December 4. See A Book of the Seasons, by Henry Thoreau, December 4A Book of the Seasons, by Henry Thoreau, I love you like I love the sky

A Book of the Seasons,  by Henry Thoreau
 "A book, each page written in its own season, 
out-of-doors, in its own locality."
 ~edited, assembled and rewritten by zphx ©  2009-2022

Wednesday, December 3, 2014

In the midst of the snow.

December 3.

The first snow of consequence fell in the evening, very damp (wind northeast); five or six inches deep in morning, after very high wind in the night. 

Snowbirds in garden in the midst of the snow in the afternoon.

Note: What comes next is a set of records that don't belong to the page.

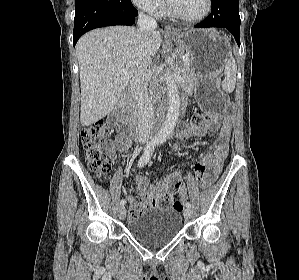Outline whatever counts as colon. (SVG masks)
I'll return each instance as SVG.
<instances>
[{
    "label": "colon",
    "mask_w": 299,
    "mask_h": 280,
    "mask_svg": "<svg viewBox=\"0 0 299 280\" xmlns=\"http://www.w3.org/2000/svg\"><path fill=\"white\" fill-rule=\"evenodd\" d=\"M217 117L210 114H199L192 118L194 125H200L205 121L214 120ZM110 132L102 123L97 122L83 129L81 133L82 145L85 150L88 168L98 177L106 178L112 169L113 160L110 155L102 149V144L109 138ZM195 174L200 186H207L211 183L208 173V165L199 161L194 166ZM184 207L182 200H176L173 208L182 211ZM142 213L140 205L130 208V218L134 219Z\"/></svg>",
    "instance_id": "1"
}]
</instances>
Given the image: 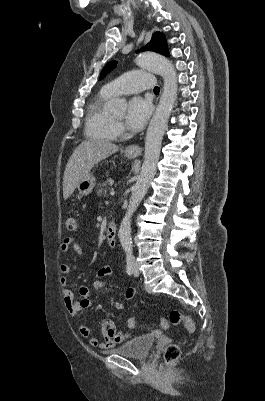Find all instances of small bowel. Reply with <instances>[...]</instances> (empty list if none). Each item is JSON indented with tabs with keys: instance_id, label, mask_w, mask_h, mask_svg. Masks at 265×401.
Listing matches in <instances>:
<instances>
[{
	"instance_id": "c3829d8e",
	"label": "small bowel",
	"mask_w": 265,
	"mask_h": 401,
	"mask_svg": "<svg viewBox=\"0 0 265 401\" xmlns=\"http://www.w3.org/2000/svg\"><path fill=\"white\" fill-rule=\"evenodd\" d=\"M71 247L74 249L77 255H82V245L79 242H76L72 237H66L62 241L60 250L62 253H66ZM72 268L73 266L70 264H62L59 268V271L61 274V285L65 288L63 292L65 307L71 315L78 317L83 310L92 306L93 292L107 291L110 289V286L105 280L112 274V270L108 266L101 267L94 275L93 289H90L86 286H81L79 289L81 299L77 300L73 291L68 288L67 276L71 272ZM135 293L136 290L134 288L128 289L125 293L126 299L132 298ZM113 307L115 311L123 310V304L119 302H116ZM101 328L104 338L103 341H99L97 337L93 336L90 328L85 323L79 324L78 331L82 337L87 339L91 346L98 347L101 350H109L115 345L125 342L129 338L128 334L119 332L115 323L110 319L103 320Z\"/></svg>"
}]
</instances>
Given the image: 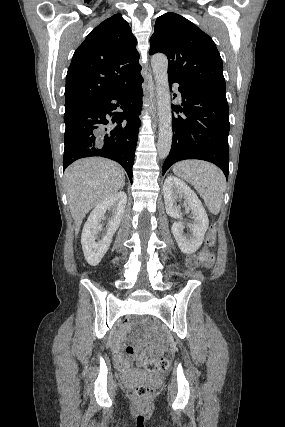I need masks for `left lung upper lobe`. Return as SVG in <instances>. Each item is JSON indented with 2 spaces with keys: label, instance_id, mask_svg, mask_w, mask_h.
<instances>
[{
  "label": "left lung upper lobe",
  "instance_id": "obj_1",
  "mask_svg": "<svg viewBox=\"0 0 285 427\" xmlns=\"http://www.w3.org/2000/svg\"><path fill=\"white\" fill-rule=\"evenodd\" d=\"M158 52L168 58L170 79L226 95L222 59L215 43L186 18L171 12L157 18L149 54Z\"/></svg>",
  "mask_w": 285,
  "mask_h": 427
}]
</instances>
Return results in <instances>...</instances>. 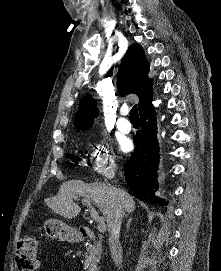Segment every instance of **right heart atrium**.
I'll return each mask as SVG.
<instances>
[{
	"instance_id": "right-heart-atrium-1",
	"label": "right heart atrium",
	"mask_w": 221,
	"mask_h": 271,
	"mask_svg": "<svg viewBox=\"0 0 221 271\" xmlns=\"http://www.w3.org/2000/svg\"><path fill=\"white\" fill-rule=\"evenodd\" d=\"M101 151V153L99 152ZM97 156H109V151H107V146H98V151L95 153ZM107 157H91V167L95 170L101 167H106Z\"/></svg>"
}]
</instances>
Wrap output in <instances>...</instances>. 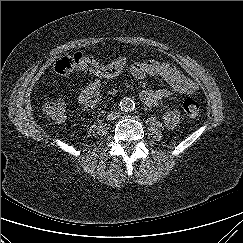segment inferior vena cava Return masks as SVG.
I'll return each mask as SVG.
<instances>
[{
	"label": "inferior vena cava",
	"mask_w": 243,
	"mask_h": 243,
	"mask_svg": "<svg viewBox=\"0 0 243 243\" xmlns=\"http://www.w3.org/2000/svg\"><path fill=\"white\" fill-rule=\"evenodd\" d=\"M119 116H120V113L119 112L112 111V112L109 113V115L107 116V118L109 120H115V119L119 118Z\"/></svg>",
	"instance_id": "obj_1"
}]
</instances>
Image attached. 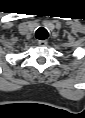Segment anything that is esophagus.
Segmentation results:
<instances>
[{
	"mask_svg": "<svg viewBox=\"0 0 85 118\" xmlns=\"http://www.w3.org/2000/svg\"><path fill=\"white\" fill-rule=\"evenodd\" d=\"M48 44L47 40H39L38 45L39 46H46Z\"/></svg>",
	"mask_w": 85,
	"mask_h": 118,
	"instance_id": "obj_1",
	"label": "esophagus"
}]
</instances>
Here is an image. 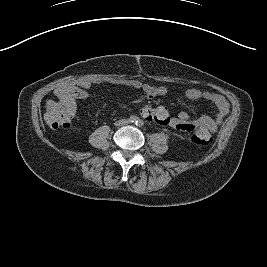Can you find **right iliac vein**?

H. D. Thoreau, Journal, December 3, 1854

The first snow of consequence fell in the evening, very damp (wind northeast); five or six inches deep in morning. See November 12, 1859 ("The first sprinkling of snow, which for a short time whitens the ground in spots."); November 18, 1855 ("About an inch of snow fell last night, but the ground was not at all frozen or prepared for it. A little greener grass and stubble here and there seems to burn its way through it this forenoon."); November 23, 1852 ("There is something genial even in the first snow, and Nature seems to relent a little of her November harshness."); November 24, 1860 ("Though a slight touch, this was the first wintry scene of the season. The rabbits in the swamps enjoy it, as well as you."); November 29, 1856 (“[S]nows slowly and interruptedly with a little fine hail all day till it is several inches deep. This the first snow I have seen . . .”); December 8, 1850 ( . . ."the ground is now covered, - our first snow, two inches deep. . . . I am struck by this sudden solitude and remoteness that these places have acquired. The dear privacy and retirement and solitude which winter makes possible! This evening for the first time the new moon is reflected from the frozen snow-crust.”)

Snowbirds in garden in the midst of the snow in the afternoon.
See December 1, 1856 ("Slate-colored snowbirds flit before me in the path, feeding on the seeds on the snow, the countless little brown seeds that begin to be scattered over the snow,"); see also A Book of the Seasons by Henry Thoreau, the Dark-eyed Junco (Fringilla hyemalis)

Tuesday, December 2, 2014

A sign of Winter

December 2

Got up my boat and housed it, ice having formed about it.

H. D. Thoreau, Journal, December 2, 1854

See December 2, 1852 ("I do not remember when I have taken a sail or a row on the river in December before.”);  December 2, 1856 ("Got in my boat, which before I had got out and turned up on the bank.") See also November 26, 1857 ("Got my boat up this afternoon . . . One end had frozen in.”); November 26, 1858 ("Got in boat on account of Reynolds’s new fence going up (earlier than usual”); November 29, 1860 ("Get up my boat, 7 a. m. Thin ice of the night is floating down the river.”); November 30, 1855 (“Got in my boat. River remained iced over all day.”); December 5, 1853 ("Got my boat in."); December 10, 1859 ("Get in my boat, in the snow. The bottom is coated with a glaze”); December 27, 1852 ("I took my new boat out") and A Book of the Seasons, by Henry Thoreau, Boat in. Boat out;

I love to have the river closed up for a season
and a pause put to my boating
to be obliged to get my boat in.
I shall launch it again in the spring
with so much more pleasure. 
I love best to have each thing in its season only
and enjoy doing without it at all other times.